• Task statement: Copy the listing exactly. Omit nothing.

• Data under study:
● ● ● ● ●

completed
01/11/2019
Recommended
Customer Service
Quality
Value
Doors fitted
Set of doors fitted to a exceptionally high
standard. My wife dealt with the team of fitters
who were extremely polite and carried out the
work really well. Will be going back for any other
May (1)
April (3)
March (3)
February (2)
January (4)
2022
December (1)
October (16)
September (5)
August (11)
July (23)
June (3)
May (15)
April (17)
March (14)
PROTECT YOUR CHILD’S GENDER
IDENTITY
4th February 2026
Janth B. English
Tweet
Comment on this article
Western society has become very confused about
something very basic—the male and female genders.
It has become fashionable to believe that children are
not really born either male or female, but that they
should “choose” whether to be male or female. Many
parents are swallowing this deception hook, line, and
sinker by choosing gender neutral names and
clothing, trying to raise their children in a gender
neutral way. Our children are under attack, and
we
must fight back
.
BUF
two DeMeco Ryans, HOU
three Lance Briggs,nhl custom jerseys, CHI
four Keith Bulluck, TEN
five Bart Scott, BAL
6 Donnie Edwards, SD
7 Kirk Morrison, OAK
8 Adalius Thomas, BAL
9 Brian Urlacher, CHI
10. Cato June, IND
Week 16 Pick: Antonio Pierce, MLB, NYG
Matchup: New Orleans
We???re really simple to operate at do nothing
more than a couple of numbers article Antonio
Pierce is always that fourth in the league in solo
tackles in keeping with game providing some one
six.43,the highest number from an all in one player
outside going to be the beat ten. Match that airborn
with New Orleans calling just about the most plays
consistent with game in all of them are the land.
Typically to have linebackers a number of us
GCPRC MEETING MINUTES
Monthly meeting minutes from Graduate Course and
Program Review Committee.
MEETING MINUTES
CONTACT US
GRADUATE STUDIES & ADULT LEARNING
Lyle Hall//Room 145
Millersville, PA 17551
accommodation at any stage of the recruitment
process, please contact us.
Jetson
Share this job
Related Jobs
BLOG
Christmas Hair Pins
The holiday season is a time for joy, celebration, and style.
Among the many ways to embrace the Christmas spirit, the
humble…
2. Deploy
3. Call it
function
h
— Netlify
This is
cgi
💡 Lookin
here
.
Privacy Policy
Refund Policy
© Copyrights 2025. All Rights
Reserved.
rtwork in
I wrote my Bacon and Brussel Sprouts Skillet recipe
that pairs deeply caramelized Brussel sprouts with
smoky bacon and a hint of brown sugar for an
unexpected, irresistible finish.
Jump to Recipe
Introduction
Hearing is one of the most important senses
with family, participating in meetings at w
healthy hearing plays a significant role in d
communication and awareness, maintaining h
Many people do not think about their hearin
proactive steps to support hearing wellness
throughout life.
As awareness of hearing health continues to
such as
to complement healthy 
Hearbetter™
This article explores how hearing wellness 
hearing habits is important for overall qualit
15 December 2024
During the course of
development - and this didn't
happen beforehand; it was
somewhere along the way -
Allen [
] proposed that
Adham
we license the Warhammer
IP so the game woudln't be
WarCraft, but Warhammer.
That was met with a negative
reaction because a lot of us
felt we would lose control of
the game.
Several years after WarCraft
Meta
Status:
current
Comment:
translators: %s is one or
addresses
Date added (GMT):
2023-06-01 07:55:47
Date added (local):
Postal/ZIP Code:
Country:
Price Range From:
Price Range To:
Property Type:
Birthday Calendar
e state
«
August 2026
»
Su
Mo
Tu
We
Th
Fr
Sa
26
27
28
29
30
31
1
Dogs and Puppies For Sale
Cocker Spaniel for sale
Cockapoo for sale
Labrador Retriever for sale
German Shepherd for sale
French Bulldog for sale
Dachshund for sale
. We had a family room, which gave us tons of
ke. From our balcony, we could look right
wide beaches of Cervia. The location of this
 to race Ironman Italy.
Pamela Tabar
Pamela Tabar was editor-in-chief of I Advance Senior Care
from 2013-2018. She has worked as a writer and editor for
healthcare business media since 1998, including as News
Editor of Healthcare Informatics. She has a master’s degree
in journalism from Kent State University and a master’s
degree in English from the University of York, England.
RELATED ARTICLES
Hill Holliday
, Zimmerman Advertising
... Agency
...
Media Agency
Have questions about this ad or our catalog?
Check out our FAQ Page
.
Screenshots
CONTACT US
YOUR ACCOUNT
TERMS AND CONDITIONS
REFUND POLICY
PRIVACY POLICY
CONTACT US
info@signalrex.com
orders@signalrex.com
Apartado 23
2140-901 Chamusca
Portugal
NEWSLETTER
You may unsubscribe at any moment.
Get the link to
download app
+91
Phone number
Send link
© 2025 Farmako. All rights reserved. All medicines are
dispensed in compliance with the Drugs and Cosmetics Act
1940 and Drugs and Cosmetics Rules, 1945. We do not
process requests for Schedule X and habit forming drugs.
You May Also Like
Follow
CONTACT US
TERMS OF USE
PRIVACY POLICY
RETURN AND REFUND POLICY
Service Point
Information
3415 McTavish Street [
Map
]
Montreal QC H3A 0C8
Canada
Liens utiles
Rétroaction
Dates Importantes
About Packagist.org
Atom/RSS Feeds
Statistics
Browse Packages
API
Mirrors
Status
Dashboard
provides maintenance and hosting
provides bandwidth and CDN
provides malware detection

● ● ● ● ●

• Answer area:
completed
01/11/2019
Recommended
Customer Service
Quality
Value
Doors fitted
Set of doors fitted to a exceptionally high
standard. My wife dealt with the team of fitters
who were extremely polite and carried out the
work really well. Will be going back for any other
May (1)
April (3)
March (3)
February (2)
January (4)
2022
December (1)
October (16)
September (5)
August (11)
July (23)
June (3)
May (15)
April (17)
March (14)
PROTECT YOUR CHILD’S GENDER
IDENTITY
4th February 2026
Janth B. English
Tweet
Comment on this article
Western society has become very confused about
something very basic—the male and female genders.
It has become fashionable to believe that children are
not really born either male or female, but that they
should “choose” whether to be male or female. Many
parents are swallowing this deception hook, line, and
sinker by choosing gender neutral names and
clothing, trying to raise their children in a gender
neutral way. Our children are under attack, and
we
must fight back
.
BUF
two DeMeco Ryans, HOU
three Lance Briggs,nhl custom jerseys, CHI
four Keith Bulluck, TEN
five Bart Scott, BAL
6 Donnie Edwards, SD
7 Kirk Morrison, OAK
8 Adalius Thomas, BAL
9 Brian Urlacher, CHI
10. Cato June, IND
Week 16 Pick: Antonio Pierce, MLB, NYG
Matchup: New Orleans
We???re really simple to operate at do nothing
more than a couple of numbers article Antonio
Pierce is always that fourth in the league in solo
tackles in keeping with game providing some one
six.43,the highest number from an all in one player
outside going to be the beat ten. Match that airborn
with New Orleans calling just about the most plays
consistent with game in all of them are the land.
Typically to have linebackers a number of us
GCPRC MEETING MINUTES
Monthly meeting minutes from Graduate Course and
Program Review Committee.
MEETING MINUTES
CONTACT US
GRADUATE STUDIES & ADULT LEARNING
Lyle Hall//Room 145
Millersville, PA 17551
accommodation at any stage of the recruitment
process, please contact us.
Jetson
Share this job
Related Jobs
BLOG
Christmas Hair Pins
The holiday season is a time for joy, celebration, and style.
Among the many ways to embrace the Christmas spirit, the
humble…
2. Deploy
3. Call it
function
h
— Netlify
This is
cgi
💡 Lookin
here
.
Privacy Policy
Refund Policy
© Copyrights 2025. All Rights
Reserved.
rtwork in
I wrote my Bacon and Brussel Sprouts Skillet recipe
that pairs deeply caramelized Brussel sprouts with
smoky bacon and a hint of brown sugar for an
unexpected, irresistible finish.
Jump to Recipe
Introduction
Hearing is one of the most important senses
with family, participating in meetings at w
healthy hearing plays a significant role in d
communication and awareness, maintaining h
Many people do not think about their hearin
proactive steps to support hearing wellness
throughout life.
As awareness of hearing health continues to
such as
to complement healthy 
Hearbetter™
This article explores how hearing wellness 
hearing habits is important for overall qualit
15 December 2024
During the course of
development - and this didn't
happen beforehand; it was
somewhere along the way -
Allen [
] proposed that
Adham
we license the Warhammer
IP so the game woudln't be
WarCraft, but Warhammer.
That was met with a negative
reaction because a lot of us
felt we would lose control of
the game.
Several years after WarCraft
Meta
Status:
current
Comment:
translators: %s is one or
addresses
Date added (GMT):
2023-06-01 07:55:47
Date added (local):
Postal/ZIP Code:
Country:
Price Range From:
Price Range To:
Property Type:
Birthday Calendar
e state
«
August 2026
»
Su
Mo
Tu
We
Th
Fr
Sa
26
27
28
29
30
31
1
Dogs and Puppies For Sale
Cocker Spaniel for sale
Cockapoo for sale
Labrador Retriever for sale
German Shepherd for sale
French Bulldog for sale
Dachshund for sale
. We had a family room, which gave us tons of
ke. From our balcony, we could look right
wide beaches of Cervia. The location of this
 to race Ironman Italy.
Pamela Tabar
Pamela Tabar was editor-in-chief of I Advance Senior Care
from 2013-2018. She has worked as a writer and editor for
healthcare business media since 1998, including as News
Editor of Healthcare Informatics. She has a master’s degree
in journalism from Kent State University and a master’s
degree in English from the University of York, England.
RELATED ARTICLES
Hill Holliday
, Zimmerman Advertising
... Agency
...
Media Agency
Have questions about this ad or our catalog?
Check out our FAQ Page
.
Screenshots
CONTACT US
YOUR ACCOUNT
TERMS AND CONDITIONS
REFUND POLICY
PRIVACY POLICY
CONTACT US
info@signalrex.com
orders@signalrex.com
Apartado 23
2140-901 Chamusca
Portugal
NEWSLETTER
You may unsubscribe at any moment.
Get the link to
download app
+91
Phone number
Send link
© 2025 Farmako. All rights reserved. All medicines are
dispensed in compliance with the Drugs and Cosmetics Act
1940 and Drugs and Cosmetics Rules, 1945. We do not
process requests for Schedule X and habit forming drugs.
You May Also Like
Follow
CONTACT US
TERMS OF USE
PRIVACY POLICY
RETURN AND REFUND POLICY
Service Point
Information
3415 McTavish Street [
Map
]
Montreal QC H3A 0C8
Canada
Liens utiles
Rétroaction
Dates Importantes
About Packagist.org
Atom/RSS Feeds
Statistics
Browse Packages
API
Mirrors
Status
Dashboard
provides maintenance and hosting
provides bandwidth and CDN
provides malware detection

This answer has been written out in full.